3.4 KiB
++++++++++++++++++++++++++++++++++++++++++++++++++++++++++++++++++++++++++++++++++++++++++++++++++++++++++++
title = '2023-09-27 Signup Failures Postmortem' date = 2023-09-28
++++++++++++++++++++++++++++++++++++++++++++++++++++++++++++++++++++++++++++++++++++++++++++++++++++++++++++
2023-09-27 Signup Failures Postmortem
Key people: Brendan (silver).
What happened
During the signup event for Skynet new users hit a snag in that they werent receiving emails.
These emails are used to verify that they own the address that is on wolves.
This allows us to link the accounts together.
What was done during outage
First action was to try and remote into the impacted server (kitt.skynet.ie
) and see what was teh status of the data update command.
This was hampered by ssh: could not resolve hostname kitt.skynet.ie: Name or service not known
.
I tried to remote into vendetta.skynet.ie
(ns1) and got the same error.
Next action wast to go into the server room and reboot the vendetta to see if we could get teh hostname issue fixed.

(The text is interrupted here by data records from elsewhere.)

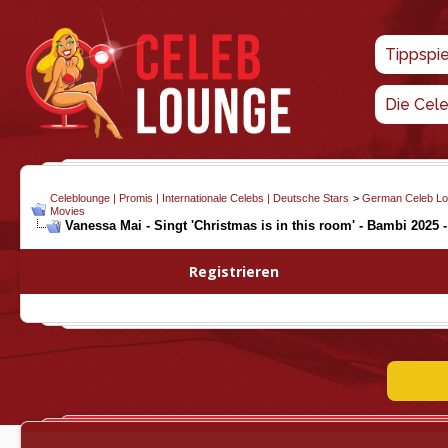
Tippspi
Die Cel
Celeblounge | Promis | Internationale Celebs | Deutsche Stars
>
German Celeb L
Movies
Vanessa Mai - Singt 'Christmas is in this room' - Bambi 2025 -
Registrieren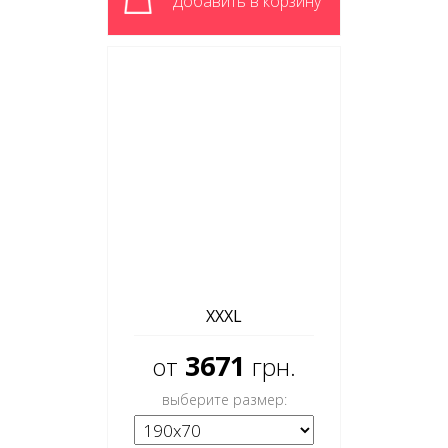
Добавить в корзину
XXXL
3671
от
грн.
выберите размер: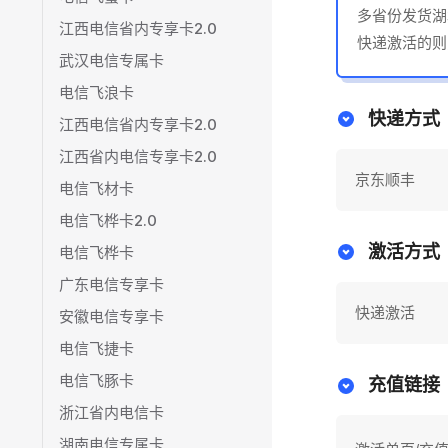
多省份发货湖
江西电信省内专享卡2.0
快递激活的则
武汉电信专属卡
电信飞浪卡
快递方式
江西电信省内专享卡2.0
江西省内电信专享卡2.0
京东顺丰
电信飞材卡
电信飞桦卡2.0
激活方式
电信飞桦卡
广东电信专享卡
快递激活
安徽电信专享卡
电信飞捷卡
电信飞豚卡
充值链接
浙江省内电信卡
湖南电信专属卡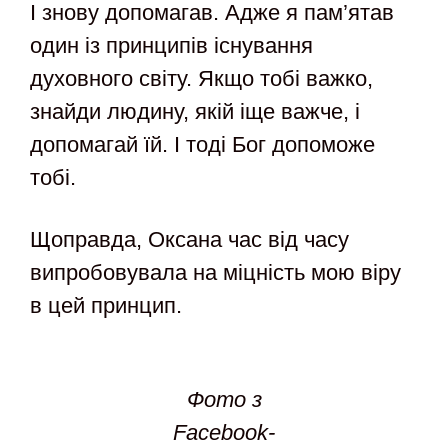
І знову допомагав. Адже я пам’ятав
один із принципів існування
духовного світу. Якщо тобі важко,
знайди людину, якій іще важче, і
допомагай їй. І тоді Бог допоможе
тобі.
Щоправда, Оксана час від часу
випробовувала на міцність мою віру
в цей принцип.
Фото з
Facebook-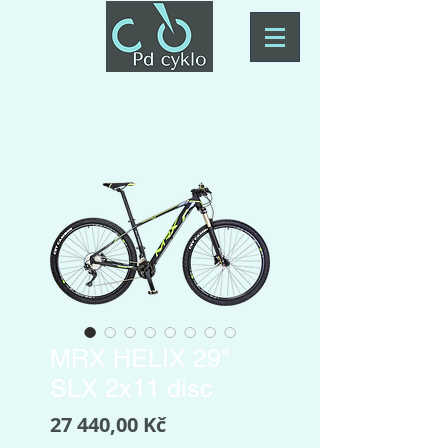
MRX HELIX 29"
SLX 2x11 disc
Cena
27 440,00 Kč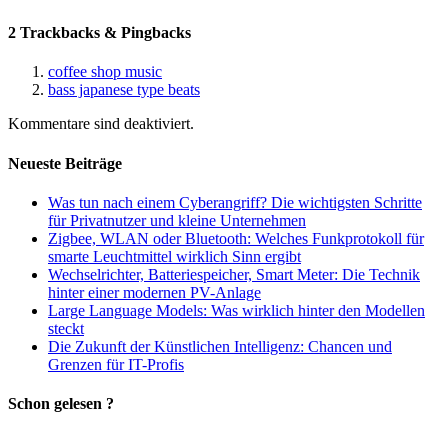
2 Trackbacks & Pingbacks
coffee shop music
bass japanese type beats
Kommentare sind deaktiviert.
Neueste Beiträge
Was tun nach einem Cyberangriff? Die wichtigsten Schritte
für Privatnutzer und kleine Unternehmen
Zigbee, WLAN oder Bluetooth: Welches Funkprotokoll für
smarte Leuchtmittel wirklich Sinn ergibt
Wechselrichter, Batteriespeicher, Smart Meter: Die Technik
hinter einer modernen PV-Anlage
Large Language Models: Was wirklich hinter den Modellen
steckt
Die Zukunft der Künstlichen Intelligenz: Chancen und
Grenzen für IT-Profis
Schon gelesen ?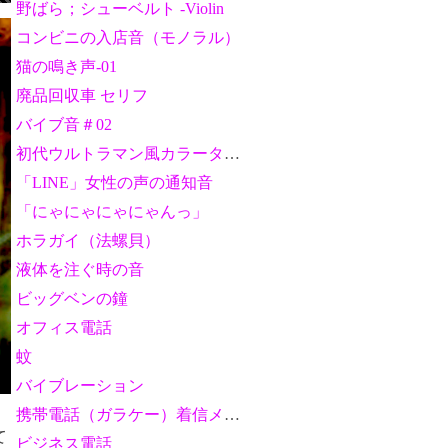
野ばら；シューベルト -Violin
コンビニの入店音（モノラル）
猫の鳴き声-01
廃品回収車 セリフ
バイブ音＃02
初代ウルトラマン風カラータイマー音
「LINE」女性の声の通知音
「にゃにゃにゃにゃんっ」
ホラガイ（法螺貝）
液体を注ぐ時の音
ビッグベンの鐘
オフィス電話
蚊
バイブレーション
携帯電話（ガラケー）着信メロディ
て
ビジネス電話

Restarted, it came up, went back into Room 3.
Same issue, though now I was certain teh DNS was working.
My laptop had decided to disconnect from eduroam and refused to reconnect.
Rebooted it, took quite a while since it was trying to mount a network drive that was not accessible,
not a great way to spend 1:30 under time pressure.
When it booted up it connected to eduroam without issues.
I was able to sftp into the server and pull the database file.
Confirmed that the csv import was failing, even on a freshly generated database (sqlite databases can be regenerated easily).
I tried to rebuild it locally, but my dev environment on my laptop was not set up correctly which hampered my efforts.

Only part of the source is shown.